Business magazines such as Forbes and Fortune, still suffering from a loss in advertising pages, are increasingly plotting how to use the Internet to improve revenue and attract more readers, wrote Samantha Melamed of Media Life Magazine.
Melamed wrote, “All this is changing how business news is reported and published. Users typically visit the business sites several times a day, often beginning even before breakfast, and that means sites have to be updated in real time. That in turn has forced the print editions to reassess how they cover news, and the move has been toward more analysis and features.
“That’s very much the case with Forbes, the print title, and its web site, Forbes.com.
“‘Forbes.com is far more of the moment, and we are far more analytical,’ [Forbes president and publisher Jim] Berrien explains, speaking of the print edition. The Forbes site, which drew 6.471 million visitors in June, ranking it at No. 7, now includes financial video reports, wire news tickers and even a personalized section called Forbes.com Attache, which users can program to include local weather, sports statistics and stock reports.

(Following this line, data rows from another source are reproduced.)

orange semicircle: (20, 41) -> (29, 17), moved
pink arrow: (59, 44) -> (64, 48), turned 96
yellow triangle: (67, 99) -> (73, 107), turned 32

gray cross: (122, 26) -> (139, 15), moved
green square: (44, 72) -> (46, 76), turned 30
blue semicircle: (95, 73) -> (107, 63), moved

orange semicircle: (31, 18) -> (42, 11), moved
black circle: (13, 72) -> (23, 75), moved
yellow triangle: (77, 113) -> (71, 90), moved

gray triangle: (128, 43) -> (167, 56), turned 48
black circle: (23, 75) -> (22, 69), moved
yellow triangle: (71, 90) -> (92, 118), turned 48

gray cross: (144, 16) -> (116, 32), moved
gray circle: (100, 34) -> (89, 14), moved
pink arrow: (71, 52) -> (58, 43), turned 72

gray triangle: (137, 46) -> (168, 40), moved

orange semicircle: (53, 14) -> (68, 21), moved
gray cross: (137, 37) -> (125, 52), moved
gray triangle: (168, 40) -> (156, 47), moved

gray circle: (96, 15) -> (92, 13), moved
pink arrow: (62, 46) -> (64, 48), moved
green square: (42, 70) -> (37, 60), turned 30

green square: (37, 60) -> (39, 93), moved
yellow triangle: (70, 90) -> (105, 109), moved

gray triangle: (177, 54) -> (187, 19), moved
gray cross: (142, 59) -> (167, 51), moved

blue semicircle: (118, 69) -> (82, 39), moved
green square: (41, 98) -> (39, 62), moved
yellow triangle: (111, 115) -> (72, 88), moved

“On the print side, Forbes has launched 12 international editions in the past two years, and Berrien says its Forbes Life has gone from quarterly to bimonthly while tripling ad revenue in the last year and a half.
“But print and the web must work together. ‘The web is an incremental choice for marketers that didn’t exist five years ago, so we all have to be mindful that there are other places where they can spend their money,’ Berrien says. ‘A magazine without a robust web presence is at a disadvantage.’
“Yet at the same time the actual editorial operations of the business magazines and their web sites are being stitched together, working more and more as one, reflecting a trend at newspapers as well.”